ALI RAUH leads the marketplace dynamics data science team at Airbnb. Her team works on delivering maximum value to Airbnb’s customers, community and stakeholders through pricing, monetization, cancellation policies, competitive intelligence, and supply and demand intelligence. Prior to joining Airbnb, Ali worked at Cornerstone Research where she applied economic analyses to complex business litigation involving antitrust, labor, consumer fraud and product liability, intellectual property, and other matters. Ali holds a PhD in Economics from the University of Chicago.

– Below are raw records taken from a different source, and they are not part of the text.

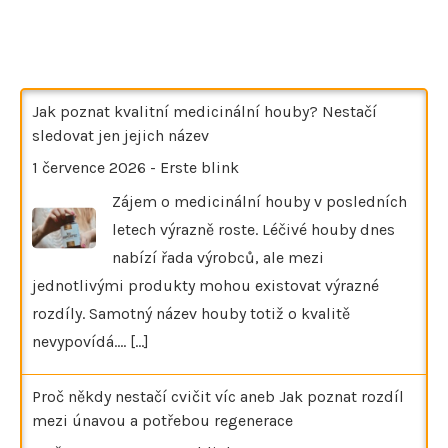
Jak poznat kvalitní medicinální houby? Nestačí
sledovat jen jejich název
1 července 2026
-
Erste blink
Zájem o medicinální houby v posledních
letech výrazně roste. Léčivé houby dnes
nabízí řada výrobců, ale mezi
jednotlivými produkty mohou existovat výrazné
rozdíly. Samotný název houby totiž o kvalitě
nevypovídá.…
[...]
Proč někdy nestačí cvičit víc aneb Jak poznat rozdíl
mezi únavou a potřebou regenerace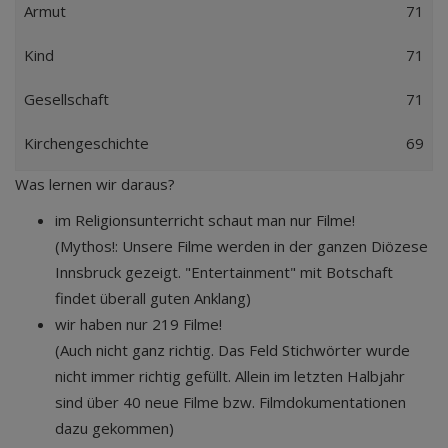
Armut
71
Kind
71
Gesellschaft
71
Kirchengeschichte
69
Was lernen wir daraus?
im Religionsunterricht schaut man nur Filme!
(Mythos!: Unsere Filme werden in der ganzen Diözese
Innsbruck gezeigt. "Entertainment" mit Botschaft
findet überall guten Anklang)
wir haben nur 219 Filme!
(Auch nicht ganz richtig. Das Feld Stichwörter wurde
nicht immer richtig gefüllt. Allein im letzten Halbjahr
sind über 40 neue Filme bzw. Filmdokumentationen
dazu gekommen)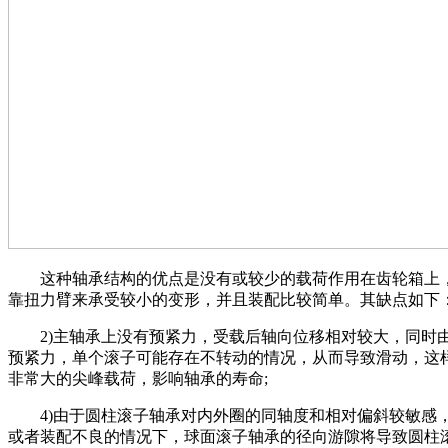
这种轴承结构的优点是没有或较少的载荷作用在齿轮箱上
靠扭力臂来承受较小的变形，并且装配比较简单。其缺点如下
2)主轴承上没有预紧力，受载后轴向位移相对较大，同时
预紧力，单个滚子可能存在不转动的情况，从而导致滑动，这
非常大的尖峰载荷，影响轴承的寿命;
4)由于圆柱滚子轴承对内外圈的同轴度和相对偏斜较敏感
或者装配不良的情况下，球面滚子轴承的径向游隙将导致圆柱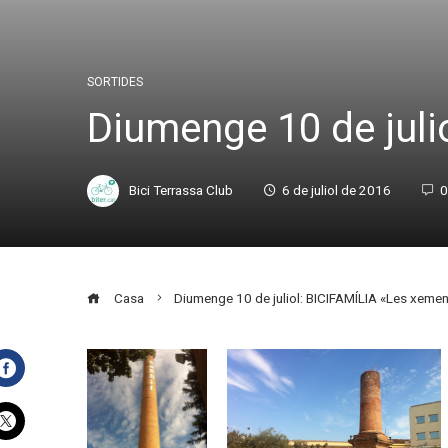
SORTIDES
Diumenge 10 de juli
Bici Terrassa Club
6 de juliol de 2016
0
Casa
Diumenge 10 de juliol: BICIFAMÍLIA «Les xemen
Facebook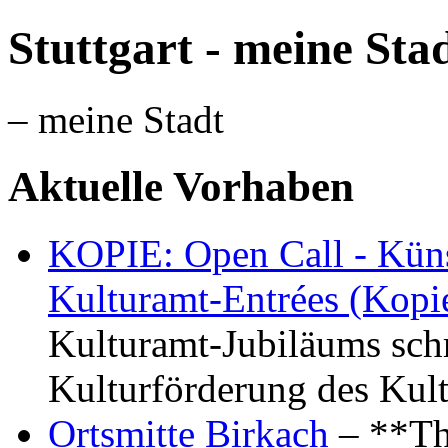
Stuttgart - meine Sta
– meine Stadt
Aktuelle Vorhaben
KOPIE: Open Call - Küns
Kulturamt-Entrées (Kopi
Kulturamt-Jubiläums schr
Kulturförderung des Kul
Ortsmitte Birkach
– **Th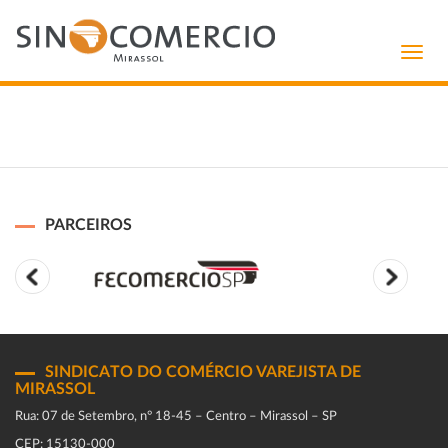
Toggl
navig
PARCEIROS
SINDICATO DO COMÉRCIO VAREJISTA DE
MIRASSOL
Rua: 07 de Setembro, n° 18-45 – Centro – Mirassol – SP
CEP: 15130-000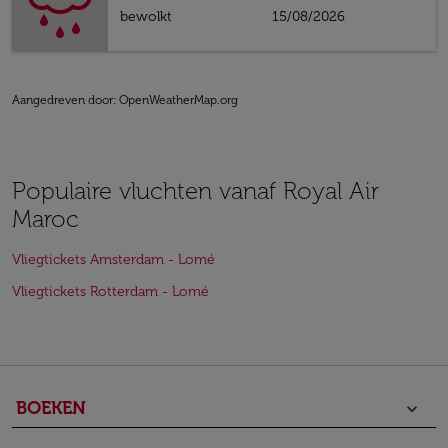
bewolkt
15/08/2026
Aangedreven door
: OpenWeatherMap.org
Populaire vluchten vanaf Royal Air
Maroc
Vliegtickets Amsterdam - Lomé
Vliegtickets Rotterdam - Lomé
BOEKEN
keyboard_arrow_down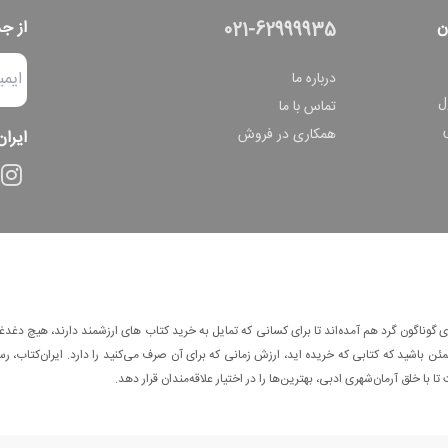
ن
از ج
021-62999935
درباره ما
ل
تماس با ما
همکاری در فروش
ایران
وناگون گرد هم آمده‌اند تا برای کسانی که تمایل به خرید کتاب های ارزشمند دارند، هیچ دغدغه
 باشید که کتابی که خریده اید، ارزش زمانی که برای آن صرف می‌کنید را دارد. ایران‌کتاب، رس
ا با خلق آرمان‌شهری ادبی، بهترین‌ها را در اختیار علاقه‌مندان قرار دهد.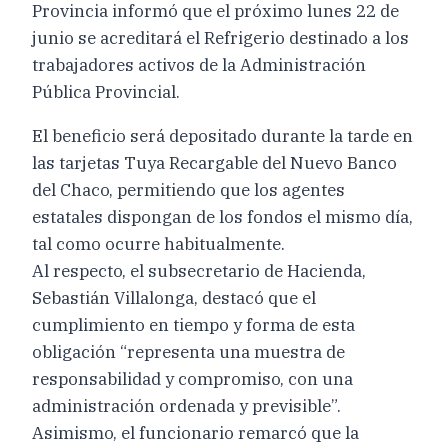
Provincia informó que el próximo lunes 22 de
junio se acreditará el Refrigerio destinado a los
trabajadores activos de la Administración
Pública Provincial.
El beneficio será depositado durante la tarde en
las tarjetas Tuya Recargable del Nuevo Banco
del Chaco, permitiendo que los agentes
estatales dispongan de los fondos el mismo día,
tal como ocurre habitualmente.
Al respecto, el subsecretario de Hacienda,
Sebastián Villalonga, destacó que el
cumplimiento en tiempo y forma de esta
obligación “representa una muestra de
responsabilidad y compromiso, con una
administración ordenada y previsible”.
Asimismo, el funcionario remarcó que la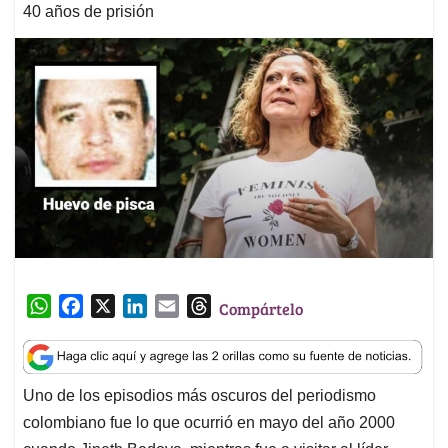
40 años de prisión
W
F
X
L
E
T
Compártelo
h
a
i
m
h
a
c
n
a
r
t
e
k
i
e
Uno de los episodios más oscuros del periodismo
s
b
e
l
a
colombiano fue lo que ocurrió en mayo del año 2000
A
o
d
d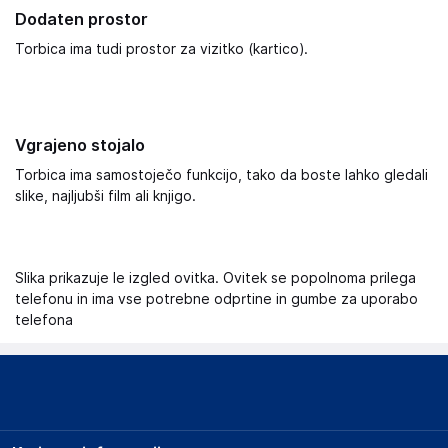
Dodaten prostor
Torbica ima tudi prostor za vizitko (kartico).
Vgrajeno stojalo
Torbica ima samostoječo funkcijo, tako da boste lahko gledali
slike, najljubši film ali knjigo.
Slika prikazuje le izgled ovitka. Ovitek se popolnoma prilega
telefonu in ima vse potrebne odprtine in gumbe za uporabo
telefona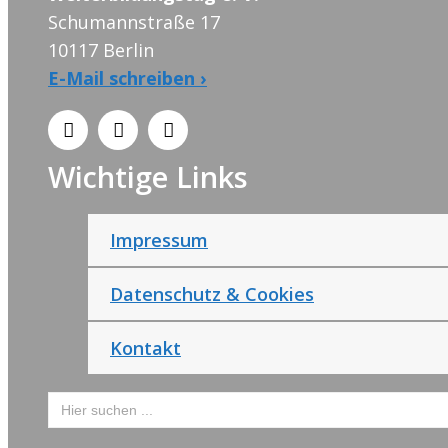
Schumannstraße 17
10117 Berlin
E-Mail schreiben ›
Wichtige Links
Impressum
Datenschutz & Cookies
Kontakt
Search
for: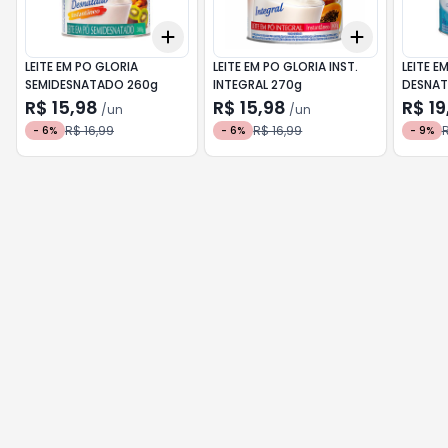
Add
Add
+
3
+
5
+
10
+
3
+
5
+
LEITE EM PO GLORIA
LEITE EM PO GLORIA INST.
LEITE E
SEMIDESNATADO 260g
INTEGRAL 270g
DESNAT
280g
R$ 15,98
R$ 15,98
R$ 19
/
un
/
un
R$ 16,99
R$ 16,99
R
-
6
%
-
6
%
-
9
%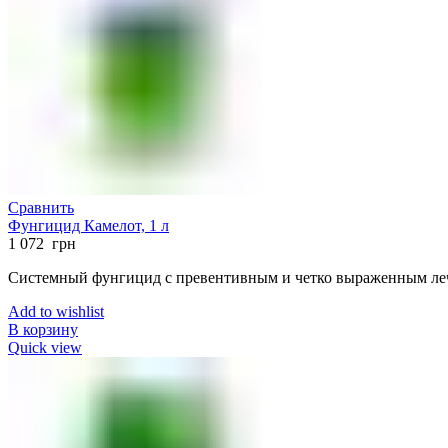
Сравнить
Фунгицид Камелот, 1 л
1 072
грн
Системный фунгицид с превентивным и четко выраженным ле
Add to wishlist
В корзину
Quick view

VANJA JOSIFOVSKI is the Chief Technology Officer, Homes at Airbnb where he leads efforts around developing technical vision and direction across the Homes business. He leads the Engineering, Data Science, Marketplace Dynamics, and Search Ranking functions. Vanja was most recently CTO at Pinterest, where he set the technical strategy in areas like machine learning and search. Prior to this role, he held positions as the Head of Discovery, Ads Engineering, and Growth Engineering. Before joining Pinterest, Vanja worked on large scale machine learning and information extraction as a Technical Lead at Google Research. His career began with roles at Yahoo Research and IBM Research. Vanja holds a PhD in large scale database systems.